In the past two weeks, I have been to two important family events.
One, a wedding in Milwaukee, enabled me to be surrounded by my brothers and sisters and their spouses for a few days. It was wonderful to be together and talk about our parents and their children. I rejoiced to be reminded of how much we have in common aside from our bloodline. Our shared history and values, as well as our faith, made the time together easy and pleasant. I yearned for more such occasions.
The second family event was the Convocation for Provincial Planning in Princeton. Many of the men of my province succeeded in clearing their schedules so that we could come together to talk about what has been and continues to be important for us as Vincentians. We wanted to think about our future even as we recognized the blessings of a shared past. At these kinds of gatherings, I often get to spend time with men whom I have known for a long time but with whom I have never lived or worked. Yet, we have much in common. We strive for the same goals in service to the same kinds of people. Telling our stories comes flowingly and honestly.
The scripture readings of this past weekend put me in mind of these family situations. In the Gospel, Jesus is challenged to withdraw from his ministry and his followers because of a family summons. The last words of the Gospel pointedly offer his response:
“Who are my mother and my brothers?”
And looking around at those seated in the circle he said,
“Here are my mother and my brothers.
For whoever does the will of God
is my brother and sister and mother.”
In the second reading, Paul addresses the people at Corinth as “brothers and sisters.” He often uses this address for his other communities as well.
One of the reasons that this family terminology makes its way into the Christian writings emerged from the difficulty which arose in the Jewish community when one seemingly moved from the ancient creed to a new one. Conversion was interpreted as a rejection of one’s ancestral faith in order to seek a new “God.” This caused the one who sought to become a Christian to be rejected and excluded from his birth family. As a result, the Christian community became the new family for the convert.
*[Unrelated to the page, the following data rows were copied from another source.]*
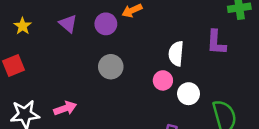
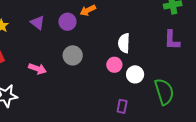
purple L-shape: (216, 42) -> (172, 40), moved
pink arrow: (65, 108) -> (37, 69), moved, turned 42

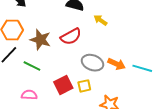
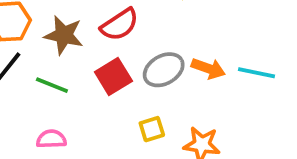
gray ellipse: (93, 63) -> (164, 70), turned -45
red square: (63, 85) -> (113, 77), moved
yellow square: (84, 86) -> (152, 129), moved

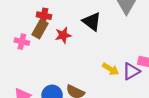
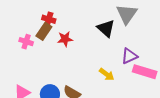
black triangle: (92, 22) -> (106, 28), moved
purple triangle: (131, 71) -> (129, 56), moved

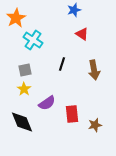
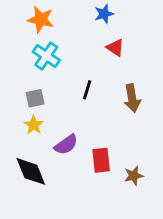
orange star: (16, 18) -> (41, 19), moved, turned -30

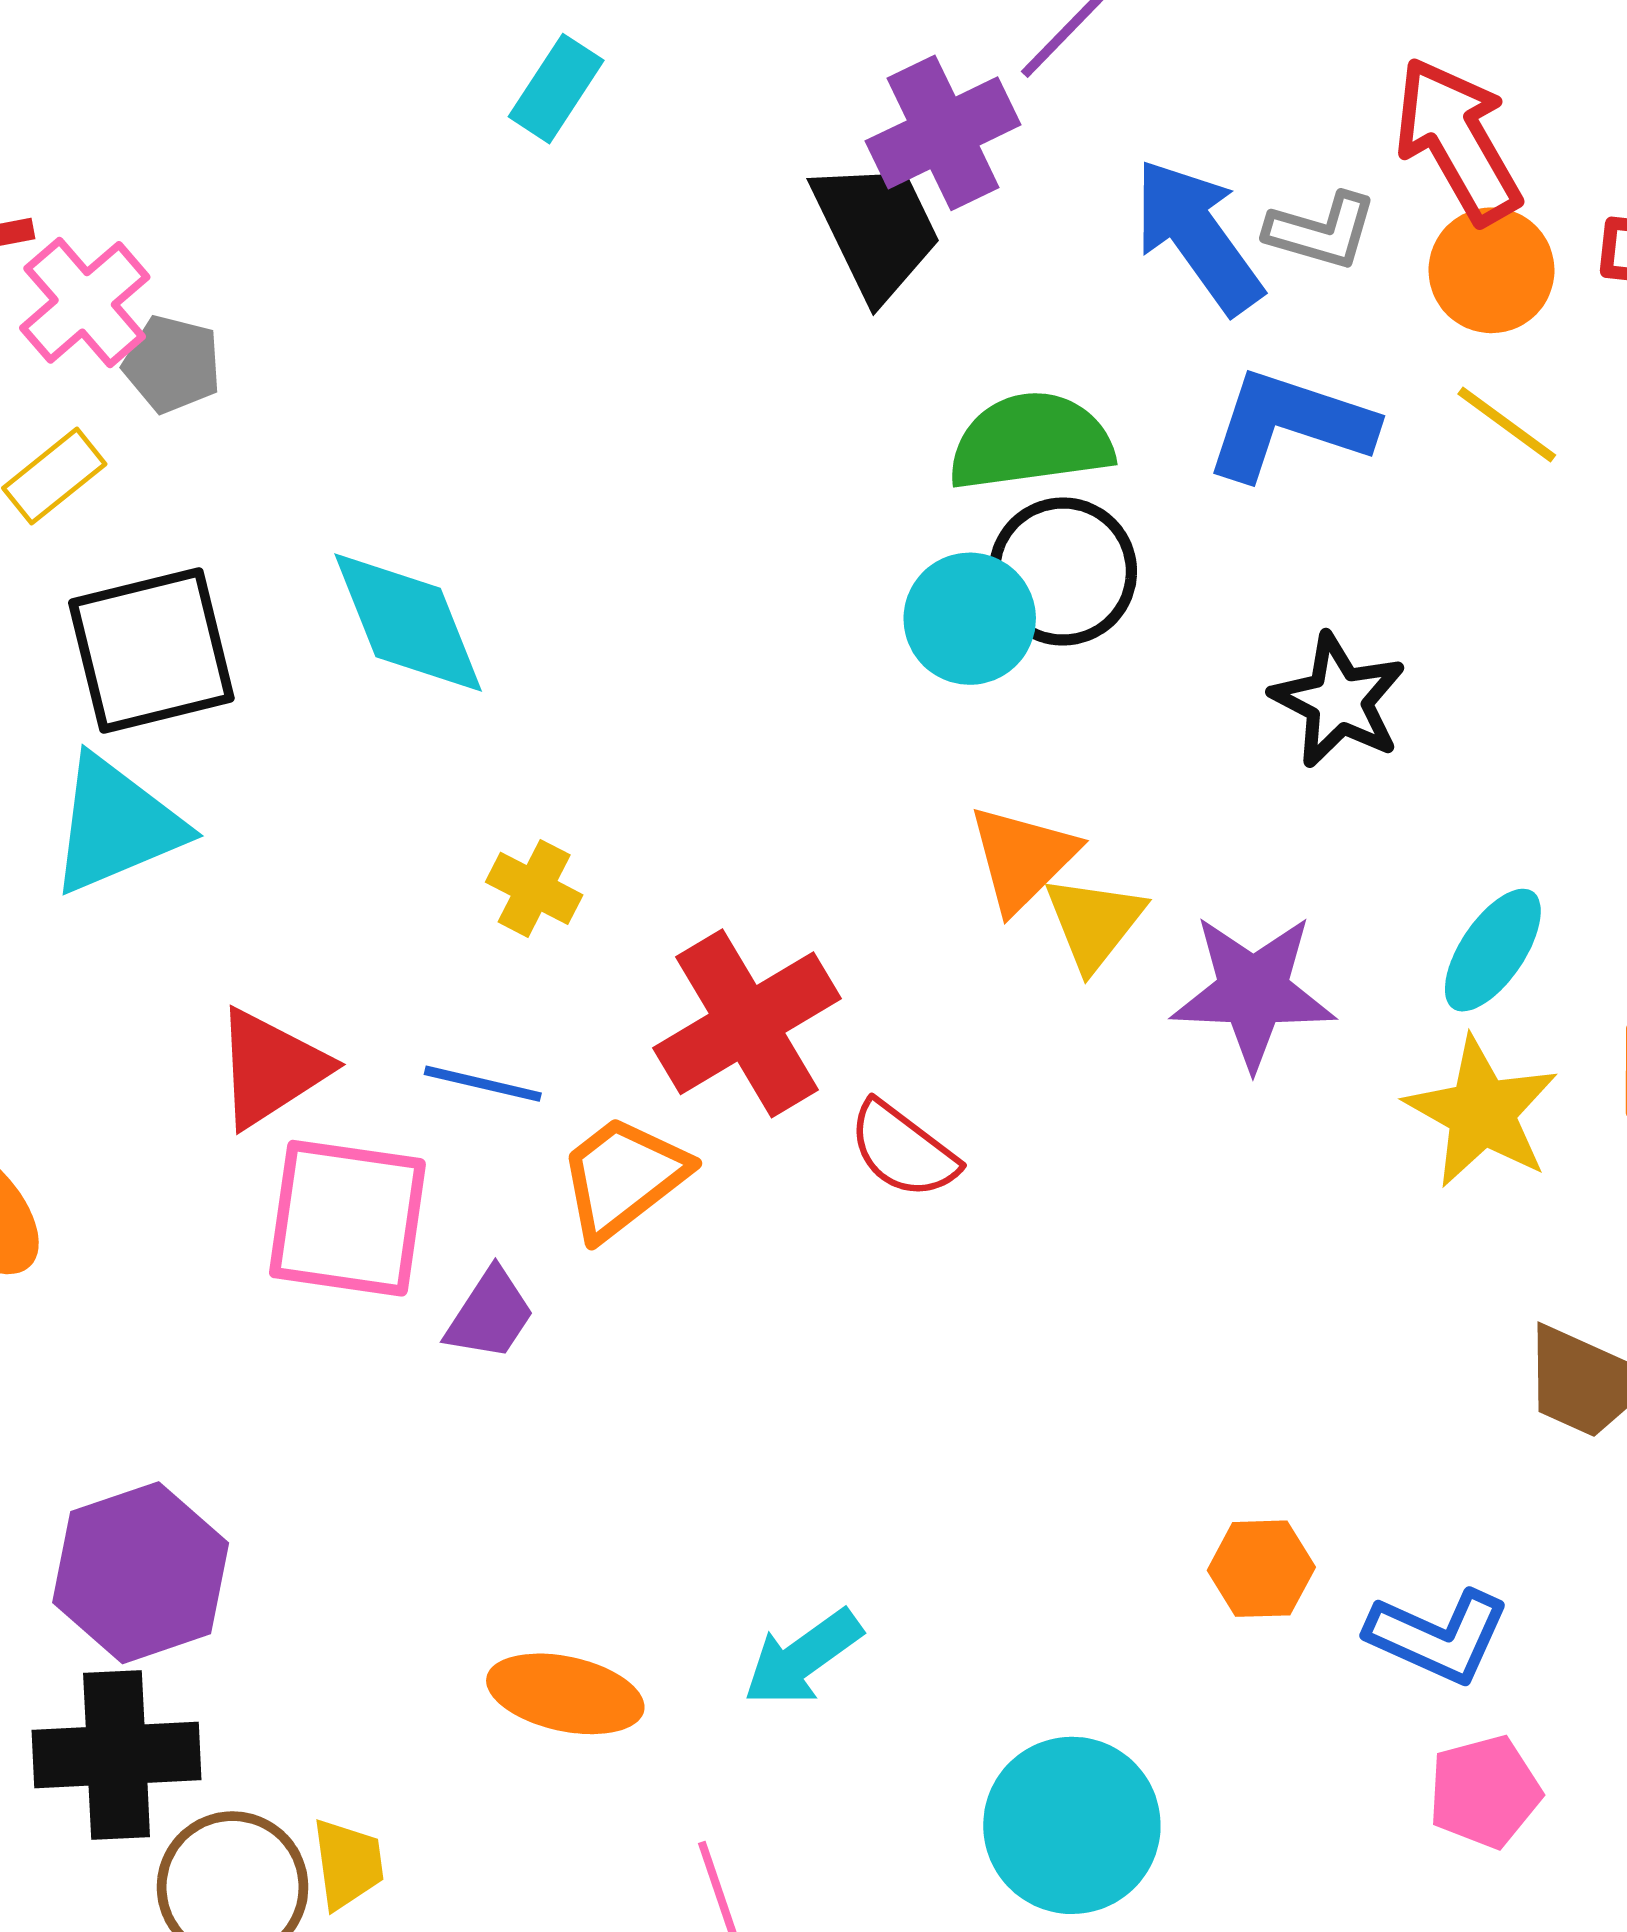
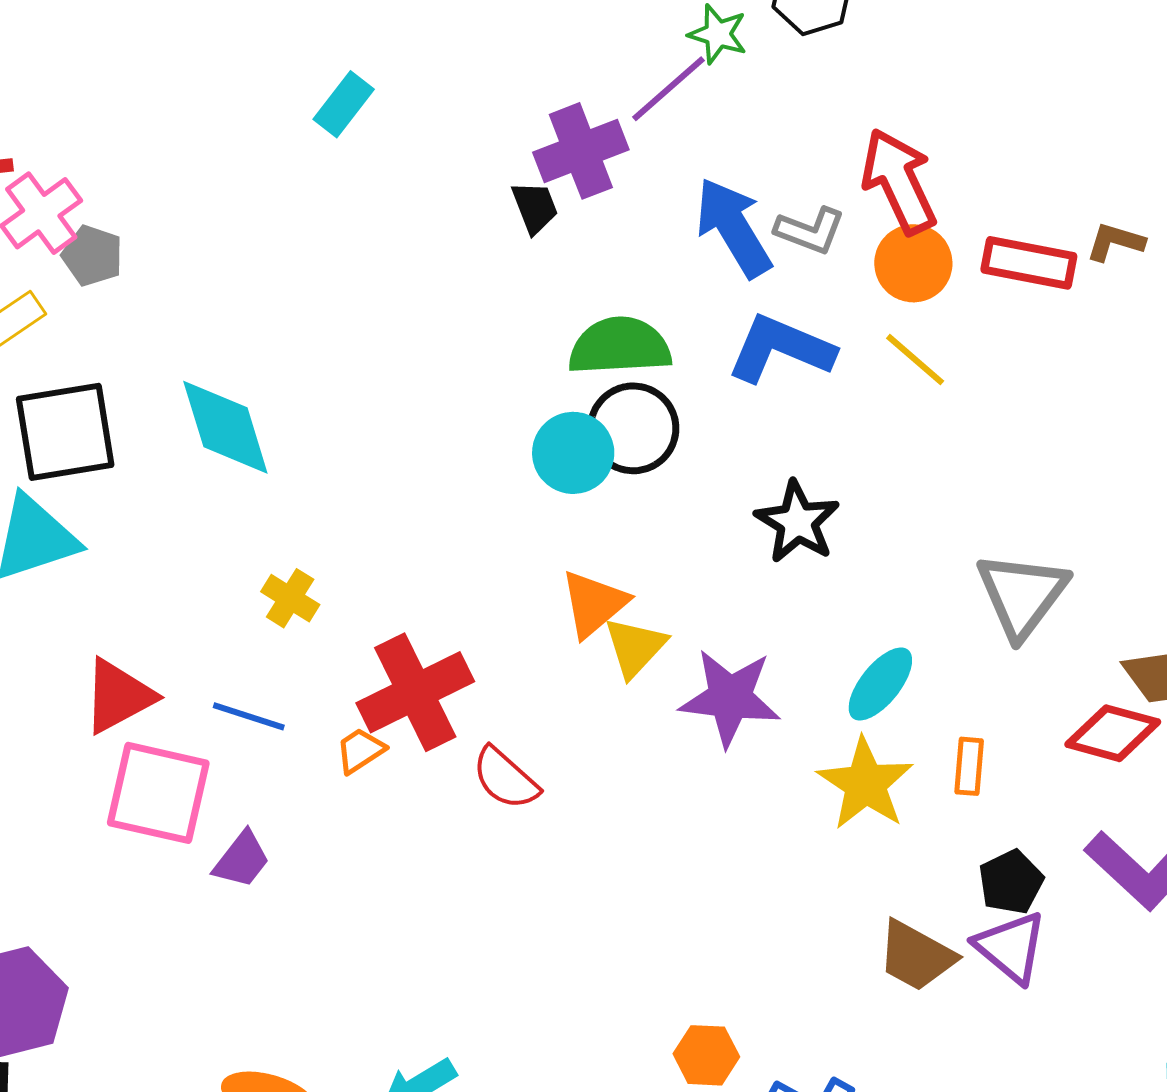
black trapezoid: (876, 229) -> (535, 207), size x0.6
orange trapezoid: (623, 1177) -> (360, 750), moved, size x0.6

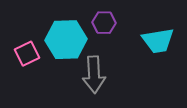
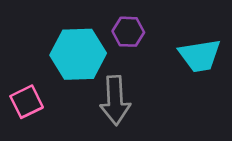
pink square: (27, 54) -> (27, 102), moved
The recognition of the family element in the Christian community is important. It gives meaning and sense to our desire to gather around a common message and a shared table. We recognize that we are brothers and sisters to one another and that we need to value and share our heritage.
For a Vincentian, this notion of family takes on another form. We speak about the Vincentian Family which embraces so many different communities who share with us a charism and a focus. We learn from and support one another in our service of those who are most marginalized among us. It is what happens in families.